BOYOLALI, Infotren.id – Madrasah Ibtidaiyah (MI) Muhammadiyah Tanjungsari, Banyudono, Kabupaten Boyolali, menggelar kegiatan In House Training (IHT) dengan fokus utama "Membangun Solid Team Guru untuk Mewujudkan Sekolah Unggul dan Berkemajuan."

Kegiatan yang berlangsung di Ruang Kelas 1 MIM Tanjungsari ini bertujuan memperkuat sinergi, meningkatkan profesionalisme, dan menumbuhkan budaya kolaboratif di antara seluruh elemen sekolah guna menghadapi dinamika pendidikan modern.

Dalam IHT tersebut, sekolah mengundang Pujiono, S.Si., M.M., selaku Ketua Forum Guru Muhammadiyah (FGM) Kabupaten Boyolali, sebagai narasumber utama.

Pujiono menekankan bahwa kemajuan sebuah institusi pendidikan sangat bergantung pada kekompakan tim, bukan semata-mata kehebatan individu. Menurutnya, sekolah yang maju adalah sekolah dengan tim yang memiliki visi yang sama, saling menguatkan, serta berorientasi pada penyediaan layanan pendidikan terbaik melalui inovasi.

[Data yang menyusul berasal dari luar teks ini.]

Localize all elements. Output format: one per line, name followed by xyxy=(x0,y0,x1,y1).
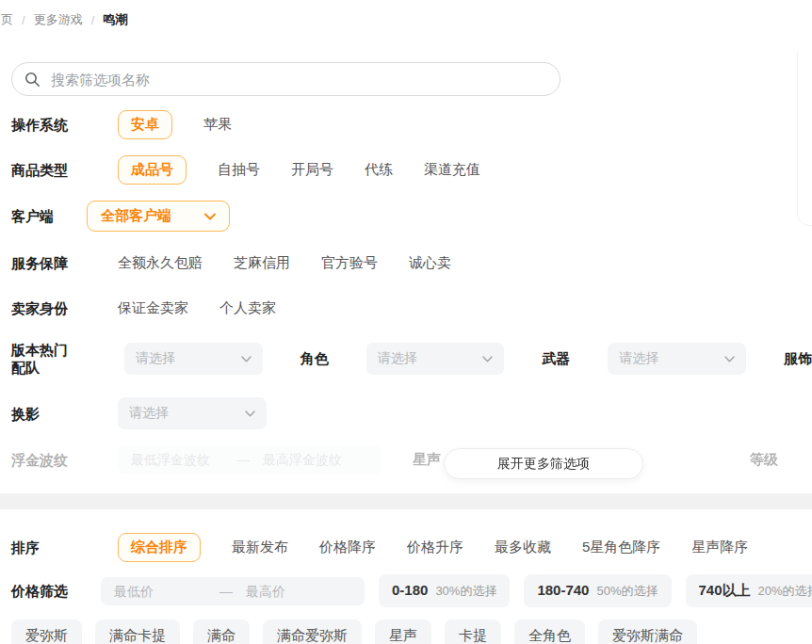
range-dash: — xyxy=(236,452,250,467)
price-range-box[interactable]: — xyxy=(101,577,365,605)
price-range-pill-mid[interactable]: 180-740 50%的选择 xyxy=(524,574,671,607)
sort-option-star-sound-desc[interactable]: 星声降序 xyxy=(691,539,748,556)
os-option-android[interactable]: 安卓 xyxy=(118,110,172,139)
weapon-label: 武器 xyxy=(542,350,570,368)
sort-option-comprehensive[interactable]: 综合排序 xyxy=(118,533,201,562)
breadcrumb-separator: / xyxy=(91,13,95,27)
ripple-range-box[interactable]: — xyxy=(118,445,382,474)
service-option-zhima-credit[interactable]: 芝麻信用 xyxy=(234,254,290,272)
filter-row-shadow: 换影 请选择 xyxy=(0,397,812,429)
tag-pill[interactable]: 满命卡提 xyxy=(95,620,180,644)
filter-row-client: 客户端 全部客户端 xyxy=(0,201,812,232)
filter-row-service: 服务保障 全额永久包赔 芝麻信用 官方验号 诚心卖 xyxy=(0,251,812,274)
price-range-value: 180-740 xyxy=(537,582,589,598)
filter-row-team: 版本热门 配队 请选择 角色 请选择 武器 请选择 服饰 xyxy=(0,341,812,377)
seller-option-deposit[interactable]: 保证金卖家 xyxy=(118,299,188,317)
os-label: 操作系统 xyxy=(11,116,87,134)
filter-row-seller: 卖家身份 保证金卖家 个人卖家 xyxy=(0,297,812,319)
chevron-down-icon xyxy=(482,356,493,362)
sort-option-newest[interactable]: 最新发布 xyxy=(232,539,288,556)
shadow-select[interactable]: 请选择 xyxy=(118,397,267,429)
role-select-placeholder: 请选择 xyxy=(378,350,417,367)
sort-option-price-asc[interactable]: 价格升序 xyxy=(407,539,463,556)
client-label: 客户端 xyxy=(11,207,87,225)
weapon-select[interactable]: 请选择 xyxy=(608,343,746,375)
outfit-label: 服饰 xyxy=(784,350,812,368)
breadcrumb: 页 / 更多游戏 / 鸣潮 xyxy=(0,0,812,28)
service-option-sincere-sale[interactable]: 诚心卖 xyxy=(409,254,451,272)
chevron-down-icon xyxy=(245,411,255,417)
price-range-pill-low[interactable]: 0-180 30%的选择 xyxy=(379,574,510,607)
client-select-value: 全部客户端 xyxy=(101,207,171,225)
price-filter-label: 价格筛选 xyxy=(11,582,87,600)
goods-option-finished[interactable]: 成品号 xyxy=(118,155,187,185)
role-select[interactable]: 请选择 xyxy=(366,343,505,375)
section-divider xyxy=(0,493,812,509)
breadcrumb-current-game: 鸣潮 xyxy=(103,11,127,28)
goods-type-label: 商品类型 xyxy=(11,161,87,179)
weapon-select-placeholder: 请选择 xyxy=(619,350,658,367)
os-option-apple[interactable]: 苹果 xyxy=(203,116,232,134)
sort-option-price-desc[interactable]: 价格降序 xyxy=(319,539,376,556)
search-bar[interactable] xyxy=(11,62,560,96)
goods-option-self-draw[interactable]: 自抽号 xyxy=(218,161,260,179)
search-icon xyxy=(24,72,41,88)
sort-option-most-favorited[interactable]: 最多收藏 xyxy=(495,539,551,556)
ripple-label: 浮金波纹 xyxy=(11,451,87,469)
range-dash: — xyxy=(219,584,233,599)
chevron-down-icon xyxy=(724,356,735,362)
price-range-value: 740以上 xyxy=(699,582,751,600)
price-filter-row: 价格筛选 — 0-180 30%的选择 180-740 50%的选择 740以上… xyxy=(0,574,812,607)
expand-more-filters-button[interactable]: 展开更多筛选项 xyxy=(444,448,643,479)
shadow-select-placeholder: 请选择 xyxy=(129,405,169,422)
price-range-percent: 30%的选择 xyxy=(435,583,496,600)
service-label: 服务保障 xyxy=(11,254,87,272)
team-label: 版本热门 配队 xyxy=(11,341,87,377)
sort-label: 排序 xyxy=(11,539,87,556)
service-option-full-refund[interactable]: 全额永久包赔 xyxy=(118,254,203,272)
breadcrumb-home[interactable]: 页 xyxy=(1,11,13,28)
shadow-label: 换影 xyxy=(11,405,87,423)
tag-pill[interactable]: 满命爱弥斯 xyxy=(263,620,362,644)
level-label: 等级 xyxy=(750,451,778,469)
client-select[interactable]: 全部客户端 xyxy=(87,201,230,232)
ripple-min-input[interactable] xyxy=(131,452,236,467)
chevron-down-icon xyxy=(204,213,216,220)
tag-pill[interactable]: 爱弥斯满命 xyxy=(598,620,697,644)
sort-option-5star-desc[interactable]: 5星角色降序 xyxy=(582,539,660,556)
search-input[interactable] xyxy=(49,71,547,89)
filter-row-os: 操作系统 安卓 苹果 xyxy=(0,110,812,139)
sort-row: 排序 综合排序 最新发布 价格降序 价格升序 最多收藏 5星角色降序 星声降序 xyxy=(0,533,812,562)
hot-tags-row: 爱弥斯 满命卡提 满命 满命爱弥斯 星声 卡提 全角色 爱弥斯满命 xyxy=(0,620,812,644)
goods-option-boosting[interactable]: 代练 xyxy=(365,161,393,179)
service-option-official-verify[interactable]: 官方验号 xyxy=(321,254,378,272)
tag-pill[interactable]: 星声 xyxy=(375,620,431,644)
tag-pill[interactable]: 满命 xyxy=(193,620,250,644)
chevron-down-icon xyxy=(241,356,252,362)
star-sound-label: 星声 xyxy=(413,451,441,469)
role-label: 角色 xyxy=(300,350,329,368)
price-range-percent: 50%的选择 xyxy=(596,583,658,600)
filter-row-goods-type: 商品类型 成品号 自抽号 开局号 代练 渠道充值 xyxy=(0,155,812,185)
team-select-placeholder: 请选择 xyxy=(136,350,175,367)
breadcrumb-separator: / xyxy=(22,13,25,27)
tag-pill[interactable]: 爱弥斯 xyxy=(11,620,82,644)
price-min-input[interactable] xyxy=(114,584,219,599)
goods-option-starter[interactable]: 开局号 xyxy=(291,161,333,179)
ripple-max-input[interactable] xyxy=(263,452,433,467)
seller-option-personal[interactable]: 个人卖家 xyxy=(219,299,276,317)
breadcrumb-more-games[interactable]: 更多游戏 xyxy=(34,11,83,28)
price-range-percent: 20%的选择 xyxy=(758,583,812,600)
price-range-value: 0-180 xyxy=(392,582,428,598)
tag-pill[interactable]: 卡提 xyxy=(445,620,501,644)
filter-page: 页 / 更多游戏 / 鸣潮 操作系统 安卓 苹果 商品类型 成品号 自抽号 开局… xyxy=(0,0,812,644)
filter-row-ripple: 浮金波纹 — 星声 等级 展开更多筛选项 xyxy=(0,445,812,474)
tag-pill[interactable]: 全角色 xyxy=(514,620,585,644)
price-range-pill-high[interactable]: 740以上 20%的选择 xyxy=(686,574,812,607)
floating-panel-edge xyxy=(797,52,812,226)
goods-option-channel-topup[interactable]: 渠道充值 xyxy=(424,161,480,179)
team-select[interactable]: 请选择 xyxy=(124,343,263,375)
seller-label: 卖家身份 xyxy=(11,299,87,317)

Kepala MI Muhammadiyah Tanjungsari, Abdul Fitri Berlianto, saat membuka acara, menegaskan bahwa IHT ini merupakan bagian integral dari upaya peningkatan kualitas sumber daya manusia (SDM) di madrasah tersebut.

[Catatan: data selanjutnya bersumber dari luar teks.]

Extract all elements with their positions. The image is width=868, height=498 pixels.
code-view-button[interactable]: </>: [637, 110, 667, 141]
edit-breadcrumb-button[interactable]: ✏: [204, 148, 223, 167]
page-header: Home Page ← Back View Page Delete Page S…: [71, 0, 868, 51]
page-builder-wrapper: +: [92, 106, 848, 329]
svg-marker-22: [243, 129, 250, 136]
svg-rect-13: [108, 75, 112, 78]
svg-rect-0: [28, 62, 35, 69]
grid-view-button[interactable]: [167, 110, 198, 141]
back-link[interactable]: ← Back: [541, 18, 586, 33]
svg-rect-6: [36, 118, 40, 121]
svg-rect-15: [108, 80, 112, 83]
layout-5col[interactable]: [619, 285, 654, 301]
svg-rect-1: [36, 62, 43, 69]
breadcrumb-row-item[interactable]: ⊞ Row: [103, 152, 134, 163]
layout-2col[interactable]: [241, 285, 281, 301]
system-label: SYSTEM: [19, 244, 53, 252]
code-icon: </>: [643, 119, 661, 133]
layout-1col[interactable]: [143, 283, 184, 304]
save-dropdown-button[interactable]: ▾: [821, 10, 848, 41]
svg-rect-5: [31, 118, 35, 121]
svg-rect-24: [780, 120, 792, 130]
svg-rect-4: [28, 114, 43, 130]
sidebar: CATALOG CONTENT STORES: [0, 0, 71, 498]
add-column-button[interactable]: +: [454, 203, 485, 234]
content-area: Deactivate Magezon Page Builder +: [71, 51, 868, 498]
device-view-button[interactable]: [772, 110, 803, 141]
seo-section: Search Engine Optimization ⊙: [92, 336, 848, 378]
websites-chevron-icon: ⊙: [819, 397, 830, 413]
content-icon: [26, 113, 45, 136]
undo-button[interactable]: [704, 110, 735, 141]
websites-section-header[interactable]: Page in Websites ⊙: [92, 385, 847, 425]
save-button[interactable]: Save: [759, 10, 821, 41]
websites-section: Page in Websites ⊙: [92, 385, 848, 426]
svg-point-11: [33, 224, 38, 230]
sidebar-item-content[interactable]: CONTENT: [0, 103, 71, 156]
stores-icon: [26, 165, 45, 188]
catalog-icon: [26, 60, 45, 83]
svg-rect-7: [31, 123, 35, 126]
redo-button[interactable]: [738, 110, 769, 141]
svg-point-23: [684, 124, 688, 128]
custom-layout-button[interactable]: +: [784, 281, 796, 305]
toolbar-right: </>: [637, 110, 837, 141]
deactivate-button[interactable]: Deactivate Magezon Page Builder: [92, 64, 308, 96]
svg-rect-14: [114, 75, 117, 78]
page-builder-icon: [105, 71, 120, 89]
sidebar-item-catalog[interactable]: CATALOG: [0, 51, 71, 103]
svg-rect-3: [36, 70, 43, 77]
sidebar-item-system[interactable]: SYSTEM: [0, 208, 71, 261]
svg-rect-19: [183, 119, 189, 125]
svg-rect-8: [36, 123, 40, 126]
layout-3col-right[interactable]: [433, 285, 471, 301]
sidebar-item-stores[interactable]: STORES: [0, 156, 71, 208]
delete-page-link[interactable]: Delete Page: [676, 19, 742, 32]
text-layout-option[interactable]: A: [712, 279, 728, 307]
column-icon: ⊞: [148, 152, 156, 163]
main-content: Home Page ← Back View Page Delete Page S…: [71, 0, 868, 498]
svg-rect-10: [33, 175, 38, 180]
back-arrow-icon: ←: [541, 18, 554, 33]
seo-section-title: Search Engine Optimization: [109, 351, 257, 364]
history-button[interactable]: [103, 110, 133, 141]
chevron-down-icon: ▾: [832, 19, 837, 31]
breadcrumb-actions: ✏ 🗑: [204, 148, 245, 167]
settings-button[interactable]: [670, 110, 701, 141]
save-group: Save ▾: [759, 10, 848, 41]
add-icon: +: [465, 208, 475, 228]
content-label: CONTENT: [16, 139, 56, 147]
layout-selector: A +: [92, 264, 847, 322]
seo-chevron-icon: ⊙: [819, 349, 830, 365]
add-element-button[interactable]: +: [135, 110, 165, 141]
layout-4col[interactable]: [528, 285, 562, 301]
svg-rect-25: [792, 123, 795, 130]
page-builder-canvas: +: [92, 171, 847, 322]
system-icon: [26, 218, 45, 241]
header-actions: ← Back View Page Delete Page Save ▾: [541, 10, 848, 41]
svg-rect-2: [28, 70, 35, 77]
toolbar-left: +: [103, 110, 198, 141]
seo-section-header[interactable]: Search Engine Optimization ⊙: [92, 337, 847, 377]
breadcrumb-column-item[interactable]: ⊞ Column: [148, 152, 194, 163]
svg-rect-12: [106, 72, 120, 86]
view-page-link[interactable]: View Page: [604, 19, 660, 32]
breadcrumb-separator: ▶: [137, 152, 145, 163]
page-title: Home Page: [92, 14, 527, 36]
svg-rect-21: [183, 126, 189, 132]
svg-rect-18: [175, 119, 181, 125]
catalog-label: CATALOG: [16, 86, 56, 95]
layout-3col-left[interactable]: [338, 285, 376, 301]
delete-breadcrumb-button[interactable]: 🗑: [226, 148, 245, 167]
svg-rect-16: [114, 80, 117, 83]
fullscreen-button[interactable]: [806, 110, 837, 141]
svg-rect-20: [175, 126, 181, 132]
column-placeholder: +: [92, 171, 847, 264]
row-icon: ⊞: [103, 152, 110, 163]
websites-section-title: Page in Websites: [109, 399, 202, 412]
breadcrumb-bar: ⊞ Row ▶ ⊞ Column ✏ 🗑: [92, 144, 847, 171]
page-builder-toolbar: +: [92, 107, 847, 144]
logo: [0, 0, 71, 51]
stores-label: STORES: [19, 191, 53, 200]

"Sekolah yang hebat lahir dari kerja sama yang kuat. Melalui IHT ini kami ingin membangun budaya kolaborasi, saling belajar, dan saling menguatkan sehingga seluruh guru bergerak dalam satu visi untuk kemajuan MIM Tanjungsari," ujar Abdul Fitri Berlianto.

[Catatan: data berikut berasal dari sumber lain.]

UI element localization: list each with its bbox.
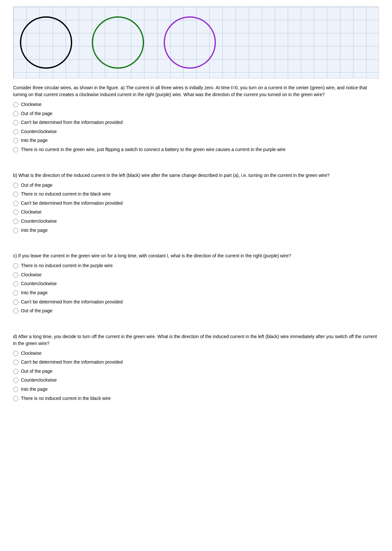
- option-item-d-0[interactable]: Clockwise: [13, 350, 379, 357]
- option-item-c-3[interactable]: Into the page: [13, 290, 379, 296]
- radio-d-3[interactable]: [13, 378, 18, 383]
- option-label-a-5: There is no current in the green wire, j…: [21, 146, 286, 153]
- question-block-b: b) What is the direction of the induced …: [13, 172, 379, 243]
- option-item-c-4[interactable]: Can't be determined from the information…: [13, 299, 379, 305]
- option-item-a-0[interactable]: Clockwise: [13, 101, 379, 108]
- question-text-a: Consider three circular wires, as shown …: [13, 84, 379, 98]
- option-label-c-3: Into the page: [21, 290, 48, 296]
- option-label-b-0: Out of the page: [21, 182, 53, 189]
- option-label-c-4: Can't be determined from the information…: [21, 299, 123, 305]
- questions-container: Consider three circular wires, as shown …: [13, 84, 379, 411]
- radio-d-1[interactable]: [13, 360, 18, 365]
- option-item-a-3[interactable]: Counterclockwise: [13, 129, 379, 135]
- radio-a-4[interactable]: [13, 138, 18, 143]
- radio-d-2[interactable]: [13, 369, 18, 374]
- option-label-c-1: Clockwise: [21, 272, 41, 278]
- option-item-c-2[interactable]: Counterclockwise: [13, 281, 379, 287]
- option-label-d-4: Into the page: [21, 386, 48, 393]
- option-item-a-5[interactable]: There is no current in the green wire, j…: [13, 146, 379, 153]
- question-text-b: b) What is the direction of the induced …: [13, 172, 379, 179]
- black-circle: [20, 16, 72, 69]
- radio-b-2[interactable]: [13, 201, 18, 206]
- question-block-c: c) If you leave the current in the green…: [13, 252, 379, 323]
- radio-d-0[interactable]: [13, 351, 18, 356]
- option-label-d-2: Out of the page: [21, 368, 53, 375]
- option-item-b-1[interactable]: There is no induced current in the black…: [13, 191, 379, 198]
- option-label-a-1: Out of the page: [21, 111, 53, 117]
- option-label-c-2: Counterclockwise: [21, 281, 57, 287]
- radio-b-4[interactable]: [13, 219, 18, 224]
- option-label-b-3: Clockwise: [21, 209, 41, 215]
- option-item-d-2[interactable]: Out of the page: [13, 368, 379, 375]
- radio-a-1[interactable]: [13, 111, 18, 116]
- options-list-c: There is no induced current in the purpl…: [13, 263, 379, 314]
- option-label-b-1: There is no induced current in the black…: [21, 191, 111, 198]
- purple-circle: [164, 16, 216, 69]
- option-item-d-1[interactable]: Can't be determined from the information…: [13, 359, 379, 366]
- radio-b-1[interactable]: [13, 192, 18, 197]
- option-item-c-5[interactable]: Out of the page: [13, 308, 379, 314]
- option-label-d-5: There is no induced current in the black…: [21, 395, 111, 402]
- option-item-b-5[interactable]: Into the page: [13, 227, 379, 234]
- options-list-b: Out of the pageThere is no induced curre…: [13, 182, 379, 234]
- option-item-b-3[interactable]: Clockwise: [13, 209, 379, 215]
- question-text-c: c) If you leave the current in the green…: [13, 252, 379, 259]
- radio-a-0[interactable]: [13, 102, 18, 107]
- question-block-a: Consider three circular wires, as shown …: [13, 84, 379, 162]
- radio-a-3[interactable]: [13, 129, 18, 134]
- option-label-a-3: Counterclockwise: [21, 129, 57, 135]
- radio-b-0[interactable]: [13, 183, 18, 188]
- radio-c-1[interactable]: [13, 272, 18, 278]
- question-text-d: d) After a long time, you decide to turn…: [13, 333, 379, 347]
- option-item-a-4[interactable]: Into the page: [13, 137, 379, 144]
- figure-diagram: [13, 7, 379, 78]
- option-item-d-5[interactable]: There is no induced current in the black…: [13, 395, 379, 402]
- radio-c-0[interactable]: [13, 263, 18, 268]
- option-item-b-0[interactable]: Out of the page: [13, 182, 379, 189]
- option-label-d-1: Can't be determined from the information…: [21, 359, 123, 366]
- radio-d-4[interactable]: [13, 387, 18, 392]
- option-item-d-4[interactable]: Into the page: [13, 386, 379, 393]
- question-block-d: d) After a long time, you decide to turn…: [13, 333, 379, 411]
- radio-c-4[interactable]: [13, 300, 18, 305]
- option-label-b-5: Into the page: [21, 227, 48, 234]
- option-label-d-0: Clockwise: [21, 350, 41, 357]
- option-item-c-0[interactable]: There is no induced current in the purpl…: [13, 263, 379, 269]
- option-label-b-4: Counterclockwise: [21, 218, 57, 225]
- option-item-b-2[interactable]: Can't be determined from the information…: [13, 200, 379, 207]
- option-item-a-2[interactable]: Can't be determined from the information…: [13, 119, 379, 126]
- option-label-d-3: Counterclockwise: [21, 377, 57, 384]
- radio-c-5[interactable]: [13, 308, 18, 314]
- radio-a-5[interactable]: [13, 147, 18, 152]
- option-label-a-4: Into the page: [21, 137, 48, 144]
- option-label-b-2: Can't be determined from the information…: [21, 200, 123, 207]
- radio-d-5[interactable]: [13, 396, 18, 401]
- option-item-a-1[interactable]: Out of the page: [13, 111, 379, 117]
- option-label-c-0: There is no induced current in the purpl…: [21, 263, 113, 269]
- radio-c-3[interactable]: [13, 290, 18, 296]
- green-circle: [92, 16, 144, 69]
- radio-a-2[interactable]: [13, 120, 18, 125]
- option-item-b-4[interactable]: Counterclockwise: [13, 218, 379, 225]
- radio-b-5[interactable]: [13, 228, 18, 233]
- option-item-d-3[interactable]: Counterclockwise: [13, 377, 379, 384]
- option-item-c-1[interactable]: Clockwise: [13, 272, 379, 278]
- option-label-c-5: Out of the page: [21, 308, 53, 314]
- option-label-a-0: Clockwise: [21, 101, 41, 108]
- radio-c-2[interactable]: [13, 281, 18, 286]
- radio-b-3[interactable]: [13, 210, 18, 215]
- options-list-a: ClockwiseOut of the pageCan't be determi…: [13, 101, 379, 153]
- circles-wrapper: [13, 7, 379, 78]
- options-list-d: ClockwiseCan't be determined from the in…: [13, 350, 379, 402]
- option-label-a-2: Can't be determined from the information…: [21, 119, 123, 126]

Kegiatan ini juga menunjukkan sinergi antarlembaga di bawah naungan Muhammadiyah-‘Aisyiyah, ditandai dengan kehadiran Kepala TK ABA Tanjungsari, Ibu Etik. Selain itu, Ketua Komite MIM Tanjungsari, Ibu Sri Muryati (Ibu Bekti), turut memberikan dukungan penuh.

Ibu Sri Muryati mengapresiasi komitmen sekolah dalam meningkatkan mutu pendidikan melalui penguatan kompetensi guru dan menyatakan bahwa Komite Sekolah siap mendukung penuh setiap program yang bertujuan meningkatkan kualitas pembelajaran dan pelayanan kepada peserta didik.

Pelatihan berjalan interaktif, di mana para guru terlibat aktif dalam diskusi dan berbagi pengalaman. Mereka merumuskan strategi penguatan budaya kerja yang mengedepankan kolaborasi, kompetensi, inovasi, dan orientasi mutu.